Já na regulação de sinistros, particularmente em DFI, ele considera que isso se traduz em plataformas capazes de capturar, estruturar e validar dados de vistorias, laudos e documentos, reforçando a confiabilidade dessas informações para fins regulatórios e para futuras integrações com o ambiente OPIN.
Por que a Delphos decidiu investir em IA? Nélio Alvarez responde que o propósito é melhorar a eficiência e elevar a qualidade dos dados que sustentam a regulação de sinistros. Segundo ele, a IA, na prática, apoia a automatização de tarefas mais mecânicas, como leitura de documentos, conferência básica de campos e triagem, e atua como suporte à análise técnica, especialmente nos laudos de DFI emitidos pela rede de engenheiros e arquitetos.
“Ao qualificar melhor esses dados na origem, reduzimos inconsistências, retrabalho e divergência de interpretação”, diz, acrescentando que tais condições são cruciais em um ambiente em que o Marco Legal dos Seguros e o SRO exigem mais precisão, rastreabilidade e transparência nos registros de operação. “Para os clientes, o resultado é uma regulação mais rápida, previsível e com menor risco de disputa, aderente às novas regras de contratação, sinistros e direitos do consumidor”, diz.
Novo segmento
Atenta à evolução regulatória e às transformações do mercado, a Delphos também se preparou para apoiar um novo segmento de seguros.
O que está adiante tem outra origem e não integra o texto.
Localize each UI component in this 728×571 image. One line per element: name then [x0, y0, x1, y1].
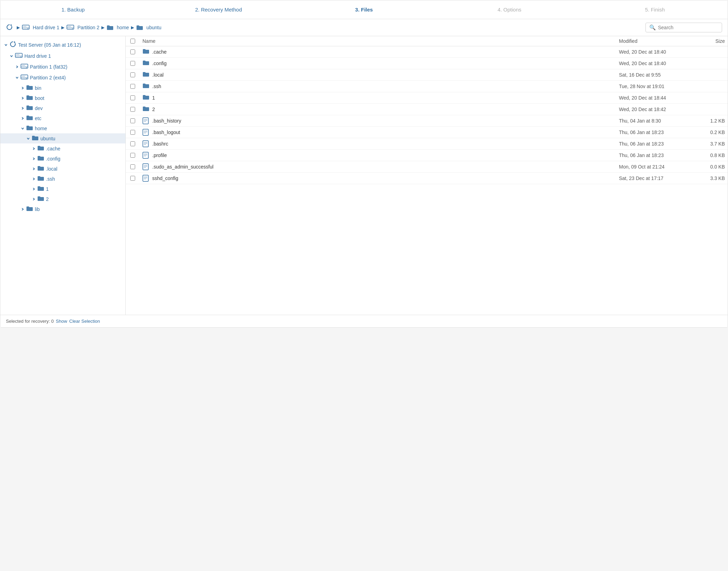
file-check-f9[interactable]	[126, 141, 140, 146]
checkbox-f2[interactable]	[130, 61, 135, 66]
tree-label-1-sub: 1	[46, 186, 49, 192]
file-check-f12[interactable]	[126, 176, 140, 181]
breadcrumb-root[interactable]	[6, 24, 15, 32]
backup-icon-server	[9, 41, 16, 49]
checkbox-f6[interactable]	[130, 107, 135, 112]
svg-rect-0	[22, 25, 29, 29]
checkbox-f11[interactable]	[130, 164, 135, 169]
tree-toggle-part1[interactable]	[14, 64, 20, 70]
file-name-f4[interactable]: .ssh	[140, 83, 616, 90]
sidebar-item-part1[interactable]: Partition 1 (fat32)	[0, 61, 125, 72]
sidebar-item-part2[interactable]: Partition 2 (ext4)	[0, 72, 125, 83]
folder-icon-f4	[142, 83, 149, 90]
tree-toggle-ubuntu[interactable]	[25, 136, 31, 141]
file-name-f9[interactable]: .bashrc	[140, 140, 616, 147]
file-size-f12: 3.3 KB	[693, 175, 728, 181]
checkbox-f1[interactable]	[130, 49, 135, 54]
wizard-step-backup[interactable]: 1. Backup	[0, 0, 146, 19]
drive-icon-part2	[21, 74, 28, 81]
file-size-f9: 3.7 KB	[693, 141, 728, 147]
sidebar-item-home[interactable]: home	[0, 123, 125, 133]
checkbox-f12[interactable]	[130, 176, 135, 181]
sidebar-item-etc[interactable]: etc	[0, 113, 125, 123]
breadcrumb-hard-drive-1[interactable]: Hard drive 1	[22, 24, 59, 31]
breadcrumb-label-1: Partition 2	[77, 25, 99, 30]
file-name-f6[interactable]: 2	[140, 106, 616, 113]
tree-toggle-boot[interactable]	[20, 95, 25, 101]
tree-toggle-part2[interactable]	[14, 75, 20, 80]
checkbox-f8[interactable]	[130, 130, 135, 135]
file-check-f7[interactable]	[126, 118, 140, 123]
file-list: Name Modified Size .cacheWed, 20 Dec at …	[126, 36, 728, 315]
select-all-checkbox[interactable]	[130, 39, 135, 44]
sidebar-item-ubuntu[interactable]: ubuntu	[0, 133, 125, 143]
tree-toggle-dev[interactable]	[20, 105, 25, 111]
tree-toggle-2-sub[interactable]	[31, 196, 37, 202]
tree-toggle-bin[interactable]	[20, 85, 25, 91]
file-name-f10[interactable]: .profile	[140, 152, 616, 159]
checkbox-f10[interactable]	[130, 153, 135, 158]
file-modified-f10: Thu, 06 Jan at 18:23	[616, 152, 693, 158]
file-name-f11[interactable]: .sudo_as_admin_successful	[140, 163, 616, 170]
sidebar-item-local-sub[interactable]: .local	[0, 164, 125, 174]
breadcrumb-sep-1: ▶	[61, 25, 64, 30]
file-name-f5[interactable]: 1	[140, 94, 616, 101]
tree-toggle-cache-sub[interactable]	[31, 146, 37, 151]
sidebar-item-cache-sub[interactable]: .cache	[0, 143, 125, 154]
file-check-f1[interactable]	[126, 49, 140, 54]
breadcrumb-ubuntu[interactable]: ubuntu	[136, 25, 161, 30]
breadcrumb-partition-2[interactable]: Partition 2	[67, 24, 99, 31]
tree-toggle-lib[interactable]	[20, 206, 25, 212]
tree-toggle-config-sub[interactable]	[31, 156, 37, 162]
checkbox-f5[interactable]	[130, 95, 135, 100]
file-name-f3[interactable]: .local	[140, 71, 616, 78]
sidebar-item-2-sub[interactable]: 2	[0, 194, 125, 204]
tree-toggle-hd1[interactable]	[9, 53, 14, 59]
file-name-text-f3: .local	[152, 72, 164, 78]
sidebar-item-1-sub[interactable]: 1	[0, 184, 125, 194]
status-bar: Selected for recovery: 0 Show Clear Sele…	[0, 315, 728, 327]
file-check-f11[interactable]	[126, 164, 140, 169]
file-name-f8[interactable]: .bash_logout	[140, 129, 616, 136]
tree-toggle-server[interactable]	[3, 42, 9, 48]
sidebar-item-ssh-sub[interactable]: .ssh	[0, 174, 125, 184]
sidebar-item-bin[interactable]: bin	[0, 83, 125, 93]
sidebar-item-lib[interactable]: lib	[0, 204, 125, 214]
checkbox-f9[interactable]	[130, 141, 135, 146]
sidebar-item-boot[interactable]: boot	[0, 93, 125, 103]
sidebar-item-config-sub[interactable]: .config	[0, 154, 125, 164]
search-input[interactable]	[658, 25, 718, 30]
wizard-step-finish[interactable]: 5. Finish	[582, 0, 728, 19]
file-check-f8[interactable]	[126, 130, 140, 135]
show-link[interactable]: Show	[56, 319, 67, 324]
file-check-f10[interactable]	[126, 153, 140, 158]
tree-toggle-local-sub[interactable]	[31, 166, 37, 172]
file-check-f6[interactable]	[126, 107, 140, 112]
checkbox-f7[interactable]	[130, 118, 135, 123]
sidebar-item-server[interactable]: Test Server (05 Jan at 16:12)	[0, 39, 125, 50]
file-check-f4[interactable]	[126, 84, 140, 89]
breadcrumb-home[interactable]: home	[107, 25, 129, 30]
wizard-step-recovery-method[interactable]: 2. Recovery Method	[146, 0, 292, 19]
wizard-step-files[interactable]: 3. Files	[291, 0, 437, 19]
tree-toggle-ssh-sub[interactable]	[31, 176, 37, 182]
tree-toggle-home[interactable]	[20, 126, 25, 131]
file-name-f2[interactable]: .config	[140, 60, 616, 67]
file-check-f5[interactable]	[126, 95, 140, 100]
file-check-f2[interactable]	[126, 61, 140, 66]
checkbox-f4[interactable]	[130, 84, 135, 89]
file-check-f3[interactable]	[126, 72, 140, 77]
tree-toggle-1-sub[interactable]	[31, 186, 37, 192]
search-box[interactable]: 🔍	[645, 23, 722, 32]
checkbox-f3[interactable]	[130, 72, 135, 77]
sidebar-tree: Test Server (05 Jan at 16:12)Hard drive …	[0, 36, 126, 315]
clear-selection-link[interactable]: Clear Selection	[69, 319, 100, 324]
file-name-f7[interactable]: .bash_history	[140, 117, 616, 124]
sidebar-item-dev[interactable]: dev	[0, 103, 125, 113]
tree-toggle-etc[interactable]	[20, 116, 25, 121]
sidebar-item-hd1[interactable]: Hard drive 1	[0, 50, 125, 61]
file-name-f12[interactable]: sshd_config	[140, 175, 616, 182]
file-name-f1[interactable]: .cache	[140, 48, 616, 55]
file-row-f1: .cacheWed, 20 Dec at 18:40	[126, 46, 728, 58]
wizard-step-options[interactable]: 4. Options	[437, 0, 582, 19]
Trata-se das associações de proteção veicular e cooperativas de seguros, que agora estão sob a supervisão da Susep. “A Delphos pode levar para esse público sua experiência em processos de sinistros desenhados para rastreabilidade, bases de dados estruturadas, uso de IA na triagem e análise e aderência às melhores práticas de supervisão”, diz.
Na visão de Nélio Alvarez, à medida que esse segmento se aproxima das referências do mercado segurador tradicional e dos padrões que inspiram o Marco Legal dos Seguros, o SRO e iniciativas como o OPIN, cresce o potencial de parcerias com prestadores como a Delphos. “Nosso objetivo é ajudar essas entidades a ganhar escala com segurança: sinistros mais bem documentados, dados prontos para supervisão e uma experiência mais previsível para o associado”, diz.
Planos
Para este e o próximo ano, o CEO da Delphos afirma que o objetivo é consolidar uma operação cada vez mais orientada a dados e alinhada aos marcos regulatórios que estão redesenhando o mercado. “Isso significa aprimorar continuamente nossas bases de informação, reforçar trilhas de auditoria e integrar tecnologia e IA, de forma gradual e consistente, para garantir qualidade, consistência e rastreabilidade em cada etapa dos nossos serviços”, diz.
Atualmente, a Delphos vem ampliando, de forma progressiva, o uso de IA e automação em sinistros, em especial em DFI, substituindo rotinas manuais por processos mais inteligentes e aderentes às exigências de dados e documentação dos reguladores. Ao mesmo tempo, segundo Nélio Alvarez, a empresa fortalece sua parceira estratégica com seguradoras, cooperativas e associações. “Para operar com excelência nesse novo ambiente de dados e regulação, combinamos conhecimento técnico, visão regulatória, capacidade de execução e investimentos na formação de lideranças e equipes”, diz.